# should i try again?



## goodmom72 (Jul 20, 2011)

My marriage of 3 yrs is about to end but with each passing day I so don't want it to end and have this feeling deep inside me that it can be saved. My H is a pretty nice guy. He comes from a family that will not spend on anything beyond basic necessities. I come from a family that has lived in near poverty for a significant part of my life. I know how to live with no money and if I do have money I know to use it wisely and have fun at the same time. He knew about my situation and promised to support my need to support my mom. But he has been very insensitive at times when dealing with money. This has caused significant tension in our life. During the 1st yr of our marriage, he went over board in suspecting me of having affairs and I walked out. The very next day he promised to change and requested me to come back and I did and we had a pretty good life. Our sex life is really great and I love having sex with him.

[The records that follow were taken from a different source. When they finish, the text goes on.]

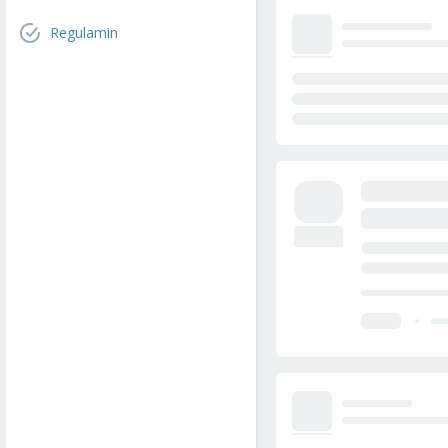
Regulamin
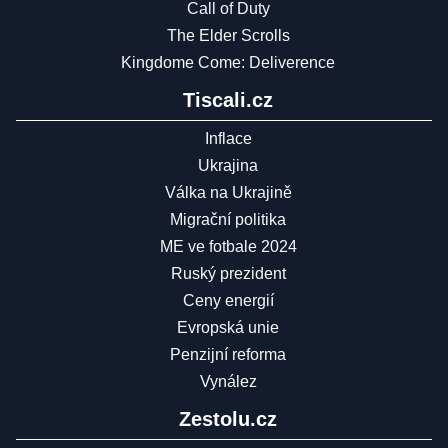
Call of Duty
The Elder Scrolls
Kingdome Come: Deliverence
Tiscali.cz
Inflace
Ukrajina
Válka na Ukrajině
Migrační politika
ME ve fotbale 2024
Ruský prezident
Ceny energií
Evropská unie
Penzijní reforma
Vynález
Zestolu.cz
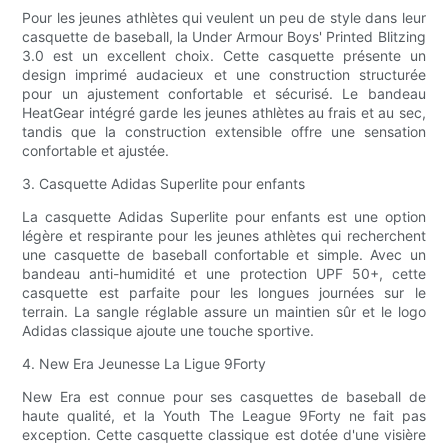
Pour les jeunes athlètes qui veulent un peu de style dans leur
casquette de baseball, la Under Armour Boys' Printed Blitzing
3.0 est un excellent choix. Cette casquette présente un
design imprimé audacieux et une construction structurée
pour un ajustement confortable et sécurisé. Le bandeau
HeatGear intégré garde les jeunes athlètes au frais et au sec,
tandis que la construction extensible offre une sensation
confortable et ajustée.
3. Casquette Adidas Superlite pour enfants
La casquette Adidas Superlite pour enfants est une option
légère et respirante pour les jeunes athlètes qui recherchent
une casquette de baseball confortable et simple. Avec un
bandeau anti-humidité et une protection UPF 50+, cette
casquette est parfaite pour les longues journées sur le
terrain. La sangle réglable assure un maintien sûr et le logo
Adidas classique ajoute une touche sportive.
4. New Era Jeunesse La Ligue 9Forty
New Era est connue pour ses casquettes de baseball de
haute qualité, et la Youth The League 9Forty ne fait pas
exception. Cette casquette classique est dotée d'une visière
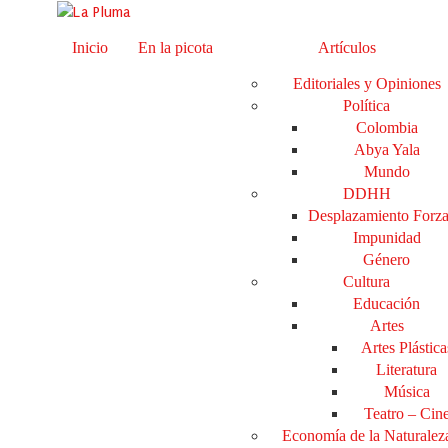
Inicio
En la picota
Artículos
Editoriales y Opiniones
Política
Colombia
Abya Yala
Mundo
DDHH
Desplazamiento Forz
Impunidad
Género
Cultura
Educación
Artes
Artes Plástica
Literatura
Música
Teatro – Cin
Economía de la Naturalez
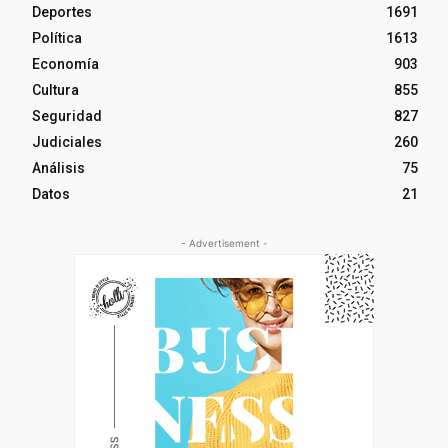
Deportes
1691
Política
1613
Economía
903
Cultura
855
Seguridad
827
Judiciales
260
Análisis
75
Datos
21
- Advertisement -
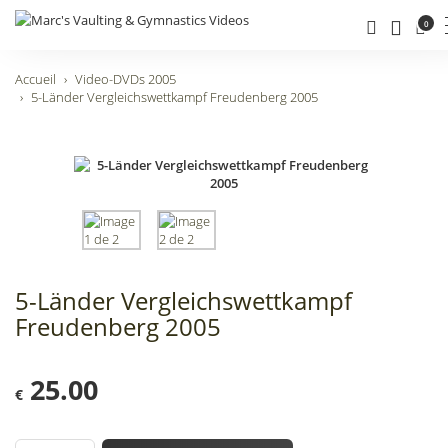
0
Accueil
Video-DVDs 2005
5-Länder Vergleichswettkampf Freudenberg 2005
5-Länder Vergleichswettkampf
Freudenberg 2005
25.00
€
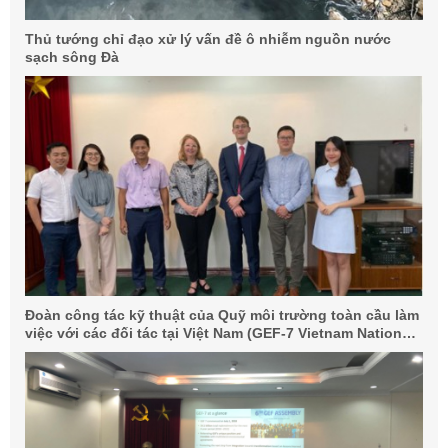
Thủ tướng chỉ đạo xử lý vấn đề ô nhiễm nguồn nước
sạch sông Đà
Đoàn công tác kỹ thuật của Quỹ môi trường toàn cầu làm
việc với các đối tác tại Việt Nam (GEF-7 Vietnam National
Discussion)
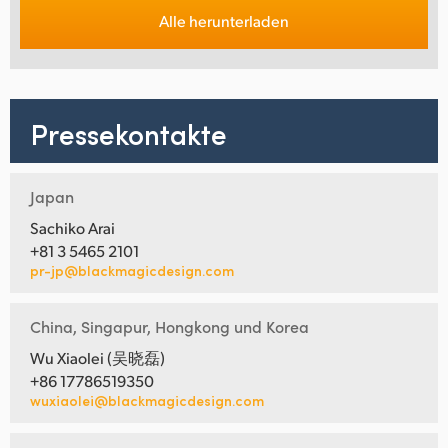
Alle herunterladen
Pressekontakte
Japan
Sachiko Arai
+81 3 5465 2101
pr-jp@blackmagicdesign.com
China, Singapur, Hongkong und Korea
Wu Xiaolei (吴晓磊)
+86 17786519350
wuxiaolei@blackmagicdesign.com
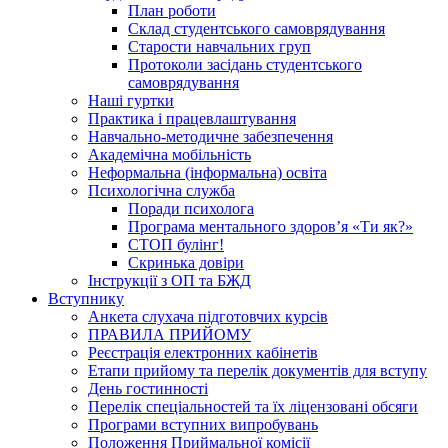
План роботи
Склад студентського самоврядування
Старости навчальних груп
Протоколи засідань студентського
самоврядування
Наші гуртки
Практика і працевлаштування
Навчально-методичне забезпечення
Академічна мобільність
Неформальна (інформальна) освіта
Психологічна служба
Поради психолога
Програма ментального здоров’я «Ти як?»
СТОП булінг!
Скринька довіри
Інструкції з ОП та БЖД
Вступнику
Анкета слухача підготовчих курсів
ПРАВИЛА ПРИЙОМУ
Реєстрація електронних кабінетів
Етапи прийому та перелік документів для вступу
День гостинності
Перелік спеціальностей та їх ліцензовані обсяги
Програми вступних випробувань
Положення Приймальної комісії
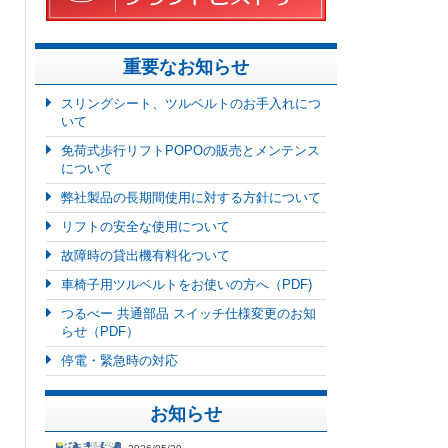
重要なお知らせ
スリングシート、ツルベルトのお手入れにつ
いて
免荷式歩行リフトPOPOの販売とメンテンス
について
弊社製品の長期間使用に対する方針について
リフトの安全な使用について
故障時の貸出機有料化ついて
車椅子用ツルベルトをお使いの方へ（PDF)
つるべー 共通部品 スイッチ仕様変更のお知
らせ（PDF）
停電・緊急時の対応
お知らせ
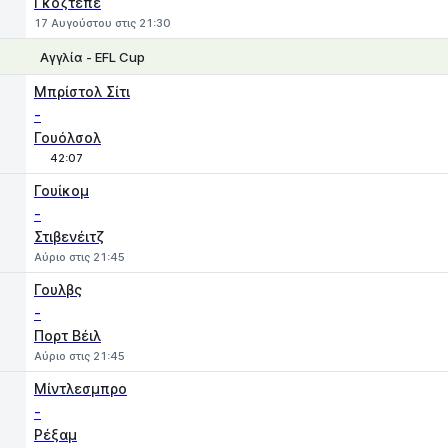
Γκοζτέπε
17 Αυγούστου στις 21:30
Αγγλία - EFL Cup
1
X
2
Μπρίστολ Σίτι
-
Γουόλσολ
42:07
Γουίκομ
-
Στιβενέιτζ
Αύριο στις 21:45
Γουλβς
-
Πορτ Βέιλ
Αύριο στις 21:45
Μίντλεσμπρο
-
Ρέξαμ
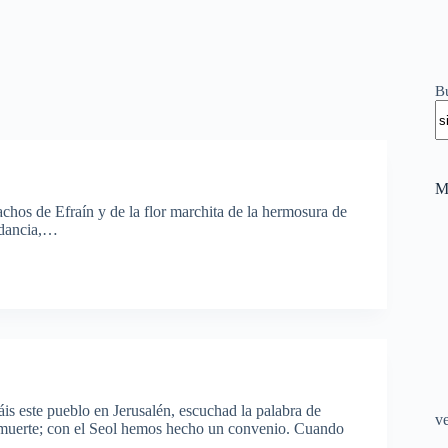
B
M
achos de Efraín y de la flor marchita de la hermosura de
undancia,…
is este pueblo en Jerusalén, escuchad la palabra de
v
 muerte; con el Seol hemos hecho un convenio. Cuando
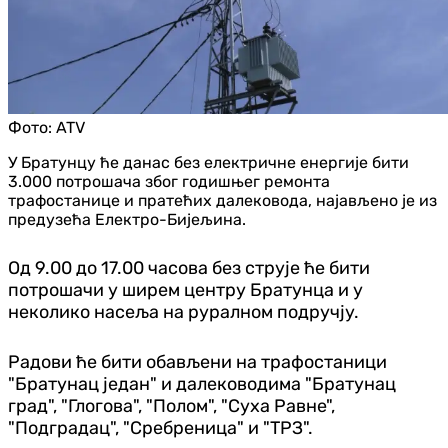
Фото:
ATV
У Братунцу ће данас без електричне енергије бити
3.000 потрошача због годишњег ремонта
трафостанице и пратећих далековода, најављено је из
предузећа Електро-Бијељина.
Од 9.00 до 17.00 часова без струје ће бити
потрошачи у ширем центру Братунца и у
неколико насеља на руралном подручју.
Радови ће бити обављени на трафостаници
"Братунац један" и далеководима "Братунац
град", "Глогова", "Полом", "Суха Равне",
"Подградац", "Сребреница" и "ТРЗ".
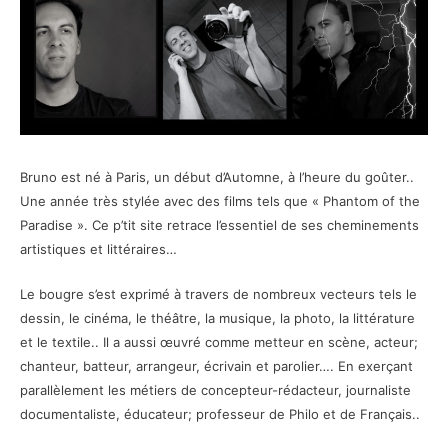
Bruno est né à Paris, un début d’Automne, à l’heure du goûter..
Une année très stylée avec des films tels que « Phantom of the
Paradise ». Ce p’tit site retrace l’essentiel de ses cheminements
artistiques et littéraires…
Le bougre s’est exprimé à travers de nombreux vecteurs tels le
dessin, le cinéma, le théâtre, la musique, la photo, la littérature
et le textile.. Il a aussi œuvré comme metteur en scène, acteur;
chanteur, batteur, arrangeur, écrivain et parolier…. En exerçant
parallèlement les métiers de concepteur-rédacteur, journaliste
documentaliste, éducateur; professeur de Philo et de Français..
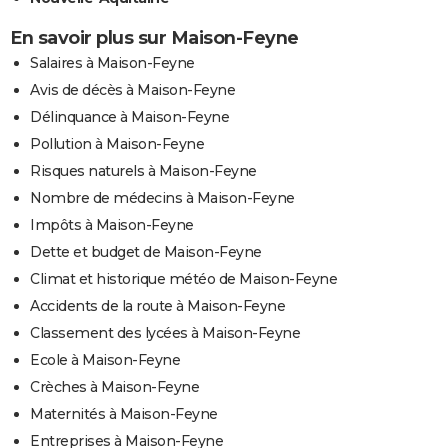
En savoir plus sur Maison-Feyne
Salaires à Maison-Feyne
Avis de décès à Maison-Feyne
Délinquance à Maison-Feyne
Pollution à Maison-Feyne
Risques naturels à Maison-Feyne
Nombre de médecins à Maison-Feyne
Impôts à Maison-Feyne
Dette et budget de Maison-Feyne
Climat et historique météo de Maison-Feyne
Accidents de la route à Maison-Feyne
Classement des lycées à Maison-Feyne
Ecole à Maison-Feyne
Crèches à Maison-Feyne
Maternités à Maison-Feyne
Entreprises à Maison-Feyne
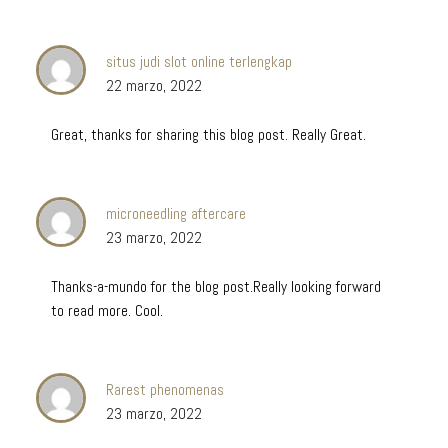
situs judi slot online terlengkap
22 marzo, 2022
Great, thanks for sharing this blog post. Really Great.
microneedling aftercare
23 marzo, 2022
Thanks-a-mundo for the blog post.Really looking forward
to read more. Cool.
Rarest phenomenas
23 marzo, 2022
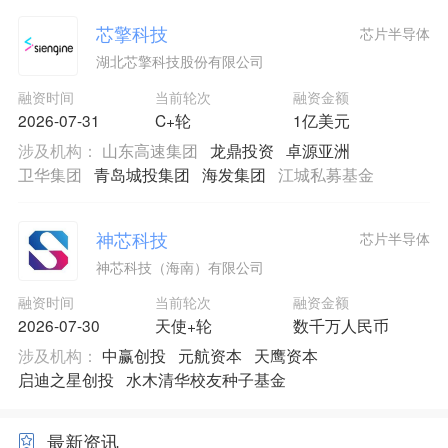
芯擎科技
芯片半导体
湖北芯擎科技股份有限公司
融资时间
当前轮次
融资金额
2026-07-31
C+轮
1亿美元
涉及机构：
山东高速集团
龙鼎投资
卓源亚洲
卫华集团
青岛城投集团
海发集团
江城私募基金
神芯科技
芯片半导体
神芯科技（海南）有限公司
融资时间
当前轮次
融资金额
2026-07-30
天使+轮
数千万人民币
涉及机构：
中赢创投
元航资本
天鹰资本
启迪之星创投
水木清华校友种子基金
最新资讯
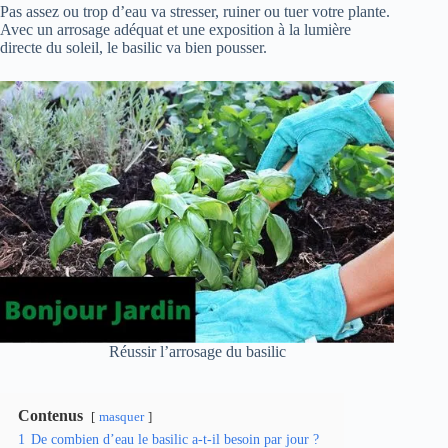
Pas assez ou trop d’eau va stresser, ruiner ou tuer votre plante.
Avec un arrosage adéquat et une exposition à la lumière
directe du soleil, le basilic va bien pousser.
Réussir l’arrosage du basilic
Contenus
masquer
1
De combien d’eau le basilic a-t-il besoin par jour ?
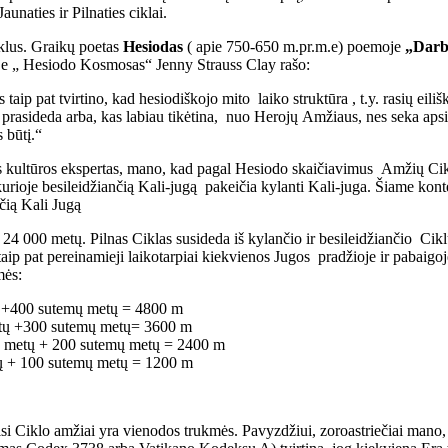
aunaties ir Pilnaties ciklai.
ciklus. Graikų poetas
Hesiodas
( apie 750-650 m.pr.m.e) poemoje
„Darb
je „ Hesiodo Kosmosas“ Jenny Strauss Clay rašo:
ip pat tvirtino, kad hesiodiškojo mito laiko struktūra , t.y. rasių eilišk
vėl prasideda arba, kas labiau tikėtina, nuo Herojų Amžiaus, nes seka 
 būtį.“
s kultūros ekspertas, mano, kad pagal Hesiodo skaičiavimus Amžių Ciklo 
ją, kurioje besileidžiančią Kali-jugą pakeičia kylanti Kali-juga. Šiame ko
čią Kali Jugą
i 24 000 metų. Pilnas Ciklas susideda iš kylančio ir besileidžiančio Ci
aip pat pereinamieji laikotarpiai kiekvienos Jugos pradžioje ir pabaigo
mės:
 +400 sutemų metų = 4800 m
tų +300 sutemų metų= 3600 m
metų + 200 sutemų metų = 2400 m
ų + 100 sutemų metų = 1200 m
i Ciklo amžiai yra vienodos trukmės. Pavyzdžiui, zoroastriečiai mano, j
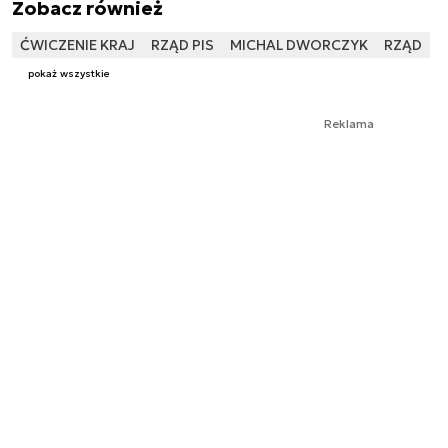
Zobacz również
ĆWICZENIE KRAJ
RZĄD PIS
MICHAL DWORCZYK
RZĄD
pokaż wszystkie
Reklama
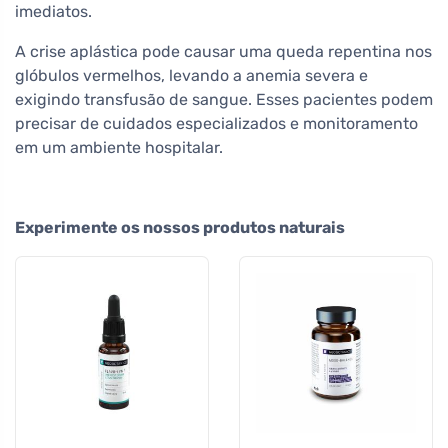
imediatos.
A crise aplástica pode causar uma queda repentina nos
glóbulos vermelhos, levando a anemia severa e
exigindo transfusão de sangue. Esses pacientes podem
precisar de cuidados especializados e monitoramento
em um ambiente hospitalar.
Experimente os nossos produtos naturais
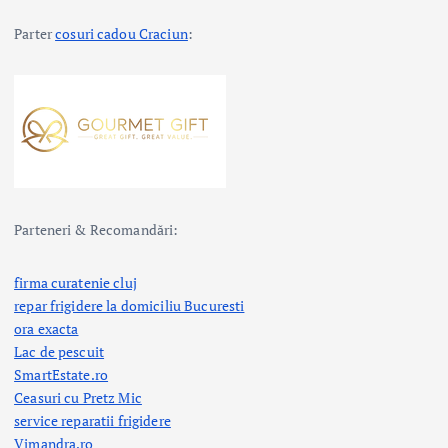
Parter
cosuri cadou Craciun
:
Parteneri & Recomandări:
firma curatenie cluj
repar frigidere la domiciliu Bucuresti
ora exacta
Lac de pescuit
SmartEstate.ro
Ceasuri cu Pretz Mic
service reparatii frigidere
Vimandra.ro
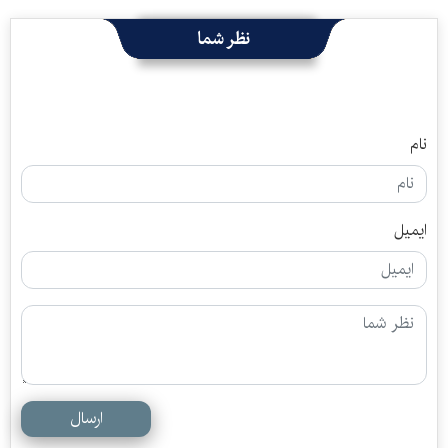
نظر شما
نام
ایمیل
ارسال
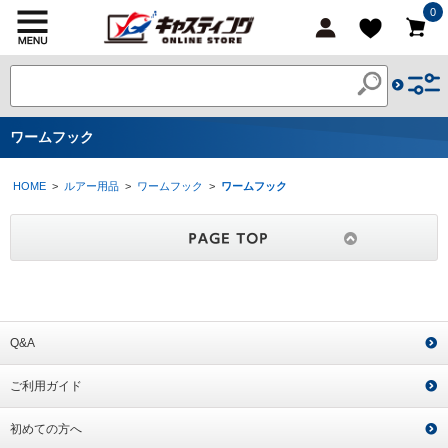
0
ワームフック
HOME
>
ルアー用品
>
ワームフック
>
ワームフック
Q&A
ご利用ガイド
初めての方へ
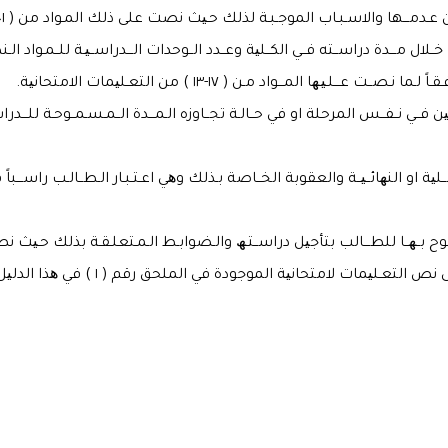
ــها والاسـبـاب الموجـبـة لذلك حـیث نصت على ذلك المـواد من ( ٠١-٢١ ) من التعلیمات الامتحانیة .
خــلال مـــدة دراســته فــي الكــلیة وعــدد الــوحدات الـــدراســیـة للــمـواد ا
ـیـھا المـــواد مـن ( ١٧-١٣ ) من التعـلیمات الامتحانیة.
 النھائــیــة والعقوبة الخــاصة بـذلك وھي اعـتـبـار الـطــالـب راســـباً ف
ــالب بتأجیل دراســتـھ والـضوابـط الـمـتعلـقـة بذلك حـیث نصت علـیھا المادة ( ١٢ ) من
تعـلیمات لامتحانیة الموجودة في الملحق رقم ( ١ ) في ھذا الدلیل.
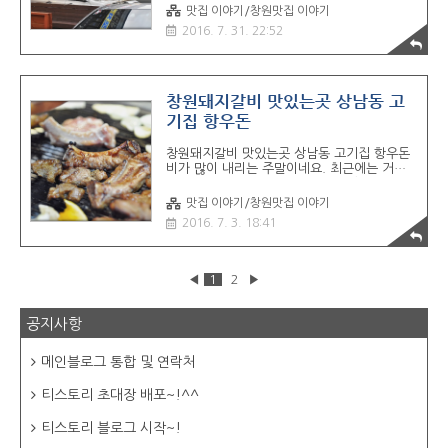
이 이어질지 말이죠. 후우... 오늘은 단골 고기
맛집 이야기/창원맛집 이야기
집 한곳 소개해드릴까 합니다. ! 자주 소개해드
2016. 7. 31. 22:52
린 돌배기집 입니다. ㅎ 창원 상남동에도 백종
원 브랜드 가게들이 즐비합니다. ^^; 백철판
맞은편이고 옆에는 홍콩반점이 성업중인곳입
니다. 착한가격에 가성비가 따라올 곳이 없어
서 아주 만족스러운곳이죠. 가게 전경입니다.
창원돼지갈비 맛있는곳 상남동 고
주차할곳이 3-4곳정도 있는데 거의 차있다고
기집 항우돈
보시면 됩니다. 바로 옆에 공영주차장이 있어
서 거기 대고 고고싱했습니다. 이게 왠걸,, 평
창원돼지갈비 맛있는곳 상남동 고기집 항우돈
일 저녁인데 웨이팅이 걸리네요. 1번이지만 ㅋ
비가 많이 내리는 주말이네요. 최근에는 거의
ㅋㅋ 조금 기다렸다 들어갔습니다. 실내모습.
주말에 비가 오는 게 공식화된거같습니다. 어
요즘들어 손님이 더 늘어난거같습니다. 사진
디 멀리도 못가고 영화보고 비오는날 고기나
찍..
맛집 이야기/창원맛집 이야기
굽자 하고 갈비 먹으러 다녀왔습니다.. 이곳은
2016. 7. 3. 18:41
상남동 고기집 항우돈입니다. - 상남동 고기집,
돼지갈비 맛있는 해돋이 숯불갈비- 회원동맛집
갈비가 맛있는 남다른고깃집- 창원 상남동 돼
지갈비 하면 이곳 나는조선의갈비다- 마산맛집
◀
1
2
▶
갈비와 해물된장찌개 맛있는 고기집, 산호동
운동장 옆 52갈비 ▲ 항아리에서 숙성된 돼지
갈비 가게 전경입니다. 토월천 사거리에서 일
공지사항
방통행길로 쭉 올라가다 보면 나오는 하천 오
른편에 위치한 상가중 한곳입니다. 앞에 추자
메인블로그 통합 및 연락처
할데가 조금 있구요. 길가로 주차칸이 마련되
어져 있습니다. 위치 주소 전화번호등은 지도
참고하세..
티스토리 초대장 배포~!^^
티스토리 블로그 시작~!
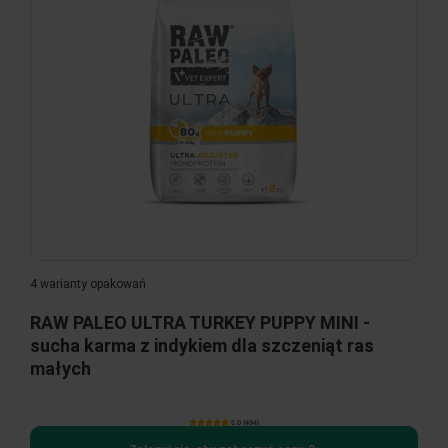
4 warianty opakowań
RAW PALEO ULTRA TURKEY PUPPY MINI -
sucha karma z indykiem dla szczeniąt ras
małych
5.0 (494)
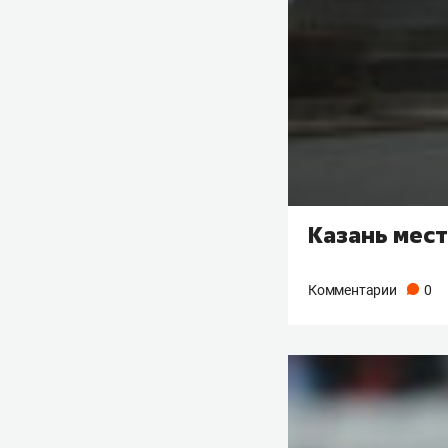
Казань мест
Комментарии
0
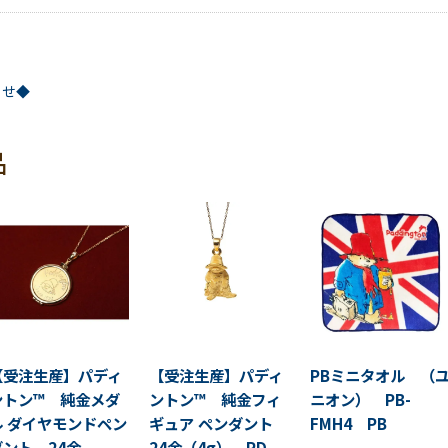
らせ◆
品
【受注生産】パディ
【受注生産】パディ
PBミニタオル （
ントン™ 純金メダ
ントン™ 純金フィ
ニオン） PB-
ル ダイヤモンドペン
ギュア ペンダント
FMH4 PB
ダント 24金
24金（4g） PD-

This is one of the reasons I miss him a lot and don't want to let go. 
I have never been able to connect with him emotionally and I really yearn for that kind of bonding with him. He is too practical and is capable of leaving out emotions completely. I take the middle path. He acted like a jerk during my c-section last yr and refused to pay for the operation. That is when I snapped and the post-pregnancy stress did not help, my anger went out of control. I mostly directed my anger towards him and my mom and sisters. He tried to be patient but he snapped too, especially when i would push him away when he tried to be romantic with me. Also, he did not bond with our son the way I would have liked him to do so and I walked out again only to go back to him after a couple of months. We were doing okay. Early this yr i conceived by accident and he started to wonder if I was having an affair. This really stung and I terminated my pregnancy and walked out on him. Since then we have been trying to reconcile but with no luck. We sent each other harsh emails. I retaliated when his parents tried to mediate and was extremely rude to them. I did apologize to them in writing. I am very close to my mom and sisters and his lack of interest in my family is sometimes very frustrating because I have made great and genuine efforts to bond with his family. I agree his way of showing love for our son could differ from my way. His want to control finances completely is also a little scary. All my life I have had to live at the mercy of relatives and now when I earn I would like to have equal say in handling money. But since my marriage I have lost that independence and have fought to get it back.We have both been mean to each other. 
He is not ready or willing to try marriage counselling. I know our marraige needs help and could be great if we both worked whole-heartedly. If I were to go back I would lose my financial independence and will once again have to deal with him being stingy. I don't think he will ever like or respect my family. I enjoy my son but I feel so lonely and I miss that physical relationship with him. We tried to patc up 2 weeks back and he said it wont work out. Am I crazy to want to get back with him? Should I just let go and move on?


----------



## brighterlight (Aug 13, 2009)

Marriage is a two way street. 50/50. If he can't comprimise with you on the finances and he is controlling; find someone else. No way I can see both of you being happy if he will not change for you and if you can not comprimise with him.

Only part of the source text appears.